The study comes at a time when the industry is on the upswing, with farms booming and demand rising for oysters, especially in places like New York City. In Maine alone, the numbers of farms went from four to 65 in 2013, producing some 2 million oysters.
But that growth is in danger.
"Ocean acidification has already cost the oyster industry in the Pacific Northwest nearly $110 million, and jeopardized about 3,200 jobs," said Julia Ekstrom, who was a lead author on the Nature study and leads the Climate Adaptation Program at UC Davis. "Our research shows, for the first time, that many communities around the U.S. face similar risks."
Factoring in a region's economic dependence on the industry and local environmental conditions such as agriculture runoff that might exacerbate ocean acidification, the study identified 15 states most at risk from the impacts. They include Massachusetts, New Jersey, Virginia, Washington, Oregon, Connecticut, New York, Rhode Island, Maine, Florida, North Carolina, California, Louisiana, Maryland and Texas.

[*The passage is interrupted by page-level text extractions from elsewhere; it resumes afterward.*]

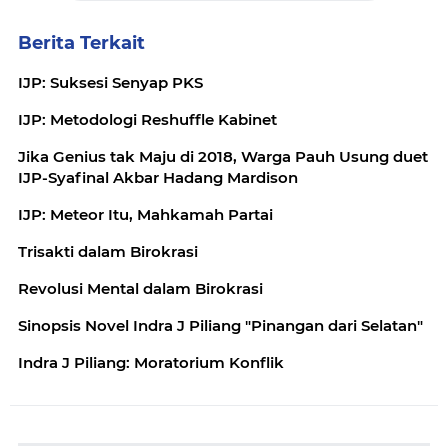
Berita Terkait
IJP: Suksesi Senyap PKS
IJP: Metodologi Reshuffle Kabinet
Jika Genius tak Maju di 2018, Warga Pauh Usung duet
IJP-Syafinal Akbar Hadang Mardison
IJP: Meteor Itu, Mahkamah Partai
Trisakti dalam Birokrasi
Revolusi Mental dalam Birokrasi
Sinopsis Novel Indra J Piliang "Pinangan dari Selatan"
Indra J Piliang: Moratorium Konflik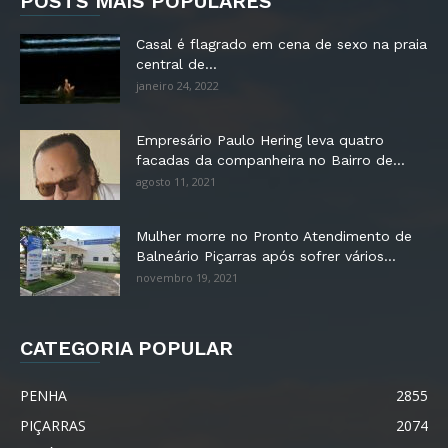
POSTS MAIS POPULARES
Casal é flagrado em cena de sexo na praia
central de...
janeiro 24, 2022
Empresário Paulo Hering leva quatro
facadas da companheira no Bairro de...
agosto 11, 2021
Mulher morre no Pronto Atendimento de
Balneário Piçarras após sofrer vários...
novembro 19, 2021
CATEGORIA POPULAR
PENHA
2855
PIÇARRAS
2074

"Our analysis shows acidification will harm more than ocean creatures; it will have real impacts on people's lives," said Lisa Suatoni, NRDC Oceans Program Senior Scientist. "It will pinch pocketbooks, it will put livelihoods at risk, and it will alter the fabric of communities all across the country."
In response the study, some in the industry are calling for increased research to understand the impacts of ocean acidification on fisheries. They also want authorities to stem the flow of the nitrogen-rich runoff mostly from agriculture but also from sewage that are polluting waters along the East Coast and causing oxygen-depleted dead zones in places like the Gulf Coast.
"Some coastal waters are already experiencing conditions that shellfish larvae cannot tolerate, but the chemistry is complex and there are still many unknowns about how corrosive conditions will impact not only shellfish (such as oysters, clams and mussels) but also lobster, shrimp and other organisms that form the base of the marine food chain," Bob Rheault, executive director of the East Coast Shellfish Growers Association, said in an op-ed that accompanied the study.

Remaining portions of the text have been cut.